Page images and extracted text -
*** Block opens ***
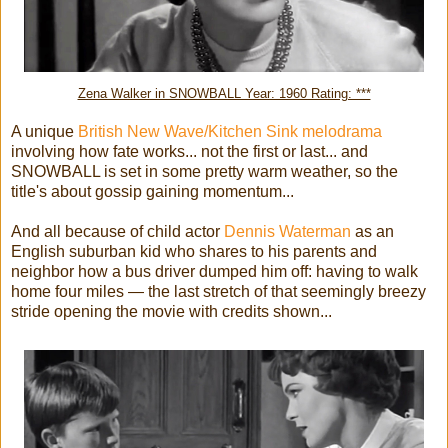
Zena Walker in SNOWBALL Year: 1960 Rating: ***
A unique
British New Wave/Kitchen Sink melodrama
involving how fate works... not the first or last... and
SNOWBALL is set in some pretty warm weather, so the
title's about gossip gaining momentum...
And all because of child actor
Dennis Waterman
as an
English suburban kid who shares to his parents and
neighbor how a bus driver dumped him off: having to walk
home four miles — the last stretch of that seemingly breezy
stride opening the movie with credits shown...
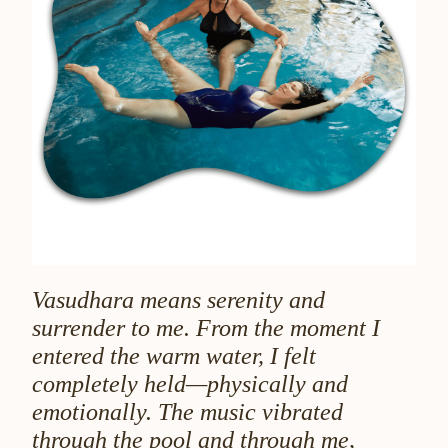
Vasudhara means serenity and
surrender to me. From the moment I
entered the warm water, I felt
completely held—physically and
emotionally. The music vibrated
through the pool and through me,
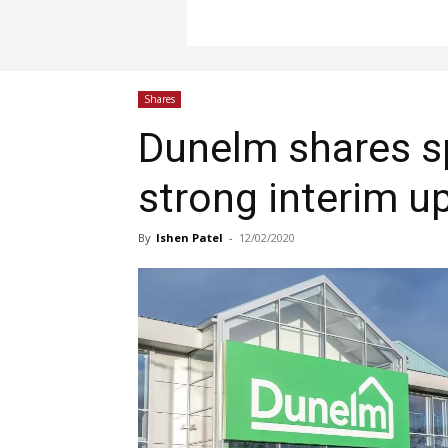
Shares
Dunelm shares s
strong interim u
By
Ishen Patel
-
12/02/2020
*** Block closes ***
Aim of the task - Exactly what appears in the records above must be returned, apart from the pictures.

Solution for this problem -
Zena Walker in SNOWBALL Year: 1960 Rating: ***
A unique
British New Wave/Kitchen Sink melodrama
involving how fate works... not the first or last... and
SNOWBALL is set in some pretty warm weather, so the
title's about gossip gaining momentum...
And all because of child actor
Dennis Waterman
as an
English suburban kid who shares to his parents and
neighbor how a bus driver dumped him off: having to walk
home four miles — the last stretch of that seemingly breezy
stride opening the movie with credits shown...
Vasudhara means serenity and
surrender to me. From the moment I
entered the warm water, I felt
completely held—physically and
emotionally. The music vibrated
through the pool and through me,
Shares
Dunelm shares s
strong interim u
By
Ishen Patel
-
12/02/2020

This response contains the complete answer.